_WORK REQUIRED_
Look through the data below and, wherever a line carries the word "ВЛАДИМИР", please copy that line.

_DATA FOR PROCESSING_
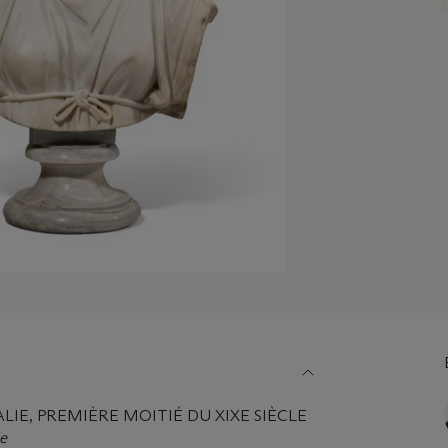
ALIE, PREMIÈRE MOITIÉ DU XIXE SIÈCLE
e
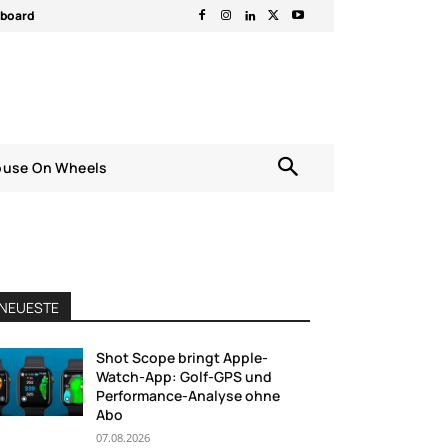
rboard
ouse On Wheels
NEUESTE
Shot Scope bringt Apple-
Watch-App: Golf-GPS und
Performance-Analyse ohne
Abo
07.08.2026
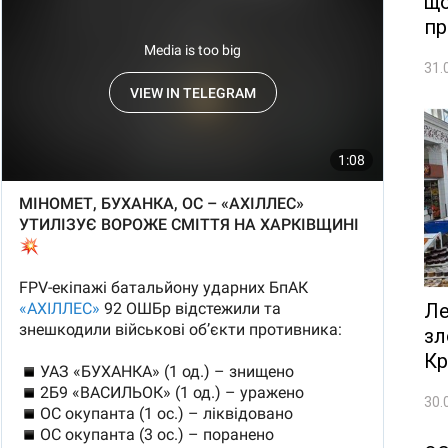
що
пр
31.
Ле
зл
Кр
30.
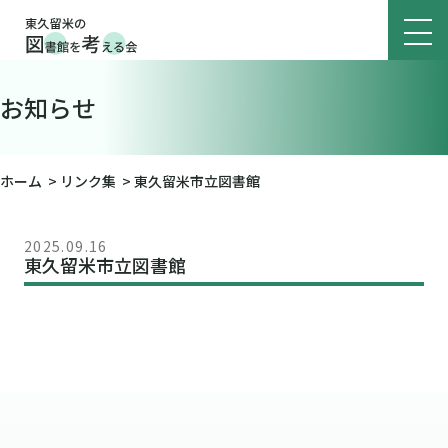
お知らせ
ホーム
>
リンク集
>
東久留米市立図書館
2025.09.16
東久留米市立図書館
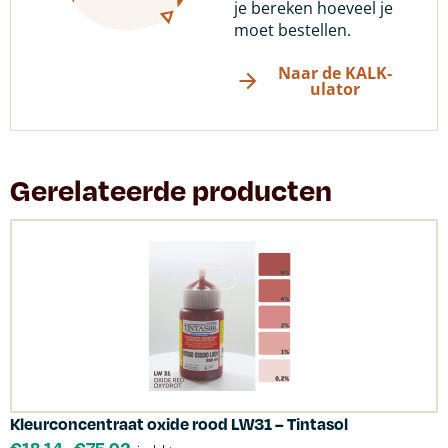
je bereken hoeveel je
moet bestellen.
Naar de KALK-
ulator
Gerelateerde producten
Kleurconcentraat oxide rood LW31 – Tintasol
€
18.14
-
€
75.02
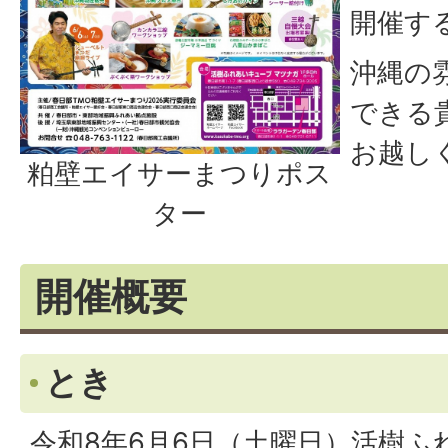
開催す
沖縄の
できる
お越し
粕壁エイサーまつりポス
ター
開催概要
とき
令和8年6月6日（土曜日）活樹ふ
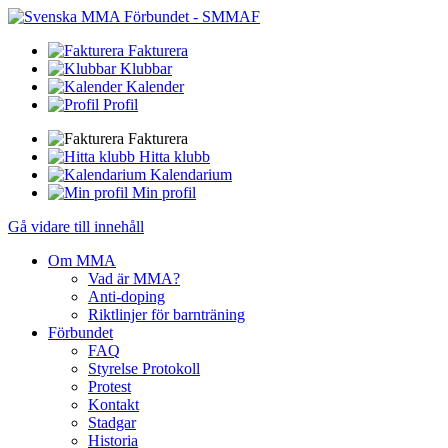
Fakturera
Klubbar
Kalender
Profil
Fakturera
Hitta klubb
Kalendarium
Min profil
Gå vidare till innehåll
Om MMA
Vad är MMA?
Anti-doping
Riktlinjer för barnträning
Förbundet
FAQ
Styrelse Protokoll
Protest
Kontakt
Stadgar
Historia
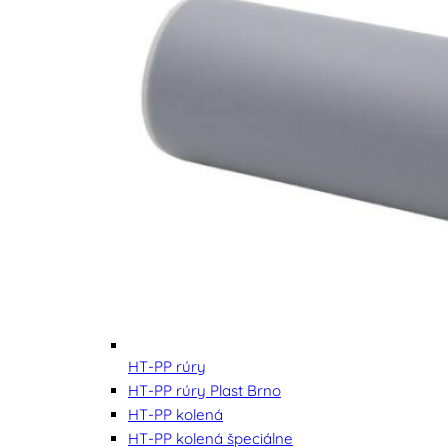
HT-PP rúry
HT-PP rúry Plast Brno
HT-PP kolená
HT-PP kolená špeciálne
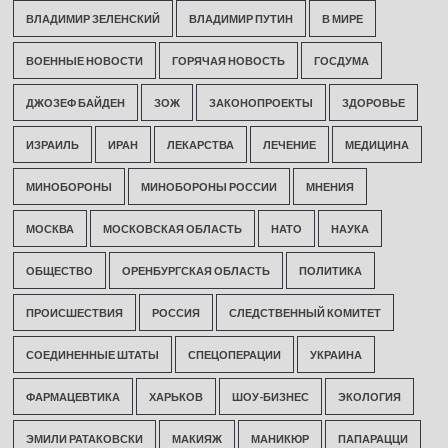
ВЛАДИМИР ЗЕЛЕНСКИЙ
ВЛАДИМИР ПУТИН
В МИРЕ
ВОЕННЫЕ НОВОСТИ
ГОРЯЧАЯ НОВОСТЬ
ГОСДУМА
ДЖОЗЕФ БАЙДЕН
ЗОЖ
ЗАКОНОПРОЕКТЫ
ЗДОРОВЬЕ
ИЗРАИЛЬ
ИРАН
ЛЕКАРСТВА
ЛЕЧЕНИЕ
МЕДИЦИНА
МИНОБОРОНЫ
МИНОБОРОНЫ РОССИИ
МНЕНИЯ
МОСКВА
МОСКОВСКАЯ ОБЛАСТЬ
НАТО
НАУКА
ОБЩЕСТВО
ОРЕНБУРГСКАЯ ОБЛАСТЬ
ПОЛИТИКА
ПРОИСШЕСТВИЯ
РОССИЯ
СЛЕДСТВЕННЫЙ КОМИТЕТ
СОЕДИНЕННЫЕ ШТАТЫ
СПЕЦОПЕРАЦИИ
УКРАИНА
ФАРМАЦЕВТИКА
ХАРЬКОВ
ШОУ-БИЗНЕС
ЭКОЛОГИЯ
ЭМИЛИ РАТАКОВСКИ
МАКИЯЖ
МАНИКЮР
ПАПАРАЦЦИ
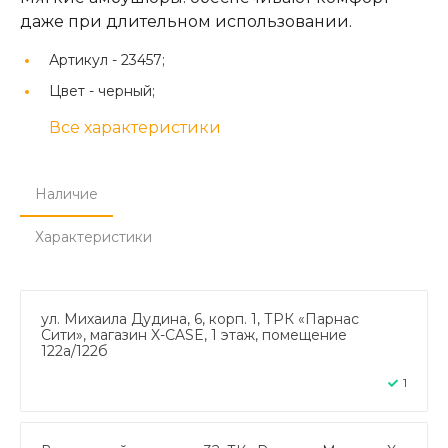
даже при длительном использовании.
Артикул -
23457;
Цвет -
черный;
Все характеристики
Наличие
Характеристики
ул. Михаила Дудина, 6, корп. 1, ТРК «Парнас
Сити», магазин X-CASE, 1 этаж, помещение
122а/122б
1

_FINISHED TASK_
ВЛАДИМИР ЗЕЛЕНСКИЙ
ВЛАДИМИР ПУТИН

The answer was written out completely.